Gianluigi Schiavon, per Quotidiano Nazionale,  vi parla di alimentazione, sulla base di due articoli pubblicati recentemente su QN. Il primo titola “Vermi e insetti finiscono nel piatto. Brutti ma più saporiti del caviale” e riporta le dichiarazioni dell’inventore della barretta a base di larve, l’altoatesino Stefan Klettehammer, che sostiene che abituarsi a questi cibi è solo questione di cultura e abitudine. Del resto, anche scampi e gamberi non sono poi così diversi esteticamente dalla larve.

 

L’altro articolo, invece, racconta la storia di nonno Dante, che festeggia i suoi 11o anni e svela i segreti del suo elisir di lunga vita: camminare il più a lungo possibile, vivere tranquilli e mangiare le verdure dell’orto, coltivate naturalmente e secondo la stagionalità.

 

Di recente, anche l’Expo 2015 ha sdoganato i nuovi cibi: sin da ora possiamo mangiare insetti, alghe, vermi, cibo tecno-bio e chi più ne ha più ne metta!
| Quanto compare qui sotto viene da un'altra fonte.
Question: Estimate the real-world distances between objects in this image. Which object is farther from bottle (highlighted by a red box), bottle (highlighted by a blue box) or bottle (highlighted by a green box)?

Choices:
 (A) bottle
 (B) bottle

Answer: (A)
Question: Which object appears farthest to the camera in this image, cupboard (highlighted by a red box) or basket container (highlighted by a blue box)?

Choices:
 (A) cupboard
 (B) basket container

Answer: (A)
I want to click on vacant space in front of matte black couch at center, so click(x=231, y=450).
Ad esempio, l’Italia sta diventando, proprio a seguito dell’Expo, importatrice di carne di coccodrillo e zebra dallo Zimbabwe. L’Olanda, invece, ha già prodotto il primo hamburger sintetico, creato in laboratorio con le staminali della mucca.

 

La domanda che Schiavon vi pone, dunque, è: in un momento come questo, in cui il cibo è di moda e in cui siamo costantemente bombardati dai media sulla cucina e l’alimentazione, secondo voi è giusto inventare continuamente nuovi cibi?